The FBI has just posted videos of confessions of the 79-year-old killer who recounts his 93 murders. Glazing.
A murderous journey of more than thirty years and nearly 100 victims. The United States has probably found the worst serial killer in their history: Samuel Little, 79, confessed to murdering 93 people, with the Federal Police (FBI) confirming 50 of these murders.
Most of the victims of Samuel Little, who acted between the years 1970 and 2005 in about fifteen states, are women, especially prostitutes or drug users, rather black or Hispanic. Samuel Little has been serving a life sentence since 2014, when he was convicted and sentenced for three murders. But his record seems to be much more terrible.
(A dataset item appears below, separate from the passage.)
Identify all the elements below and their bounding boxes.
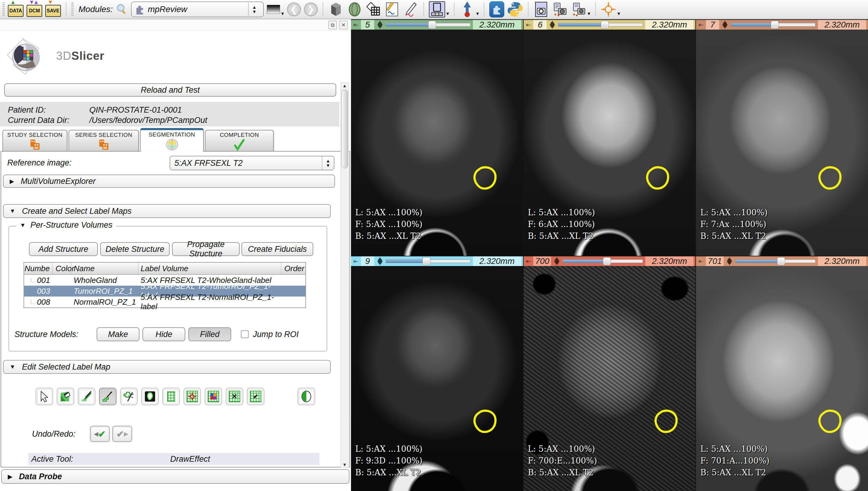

“For years, Samuel Little thought he could not be caught because he thought no one cared about his victims,” said Christie Palazzolo, an FBI criminal analyst.“Even though he is already in jail, the FBI believes it is important to do justice to each of the victims, to close all possible cases. “
The police believe that all of Little’s confessions are credible and put on line a site on which we can see the killer’s filmed cold confessions that tell the murders for which the victims have not yet been identified.
“Many of these deaths were originally classified as overdoses or accidental or no-cause deaths. Some bodies have never been found, “ says the FBI on the website in question.
The former boxer, also known as Samuel McDowell, was arrested for the first time in 2012 at a homeless shelter in Kentucky. He had been extradited to California as part of a drug case.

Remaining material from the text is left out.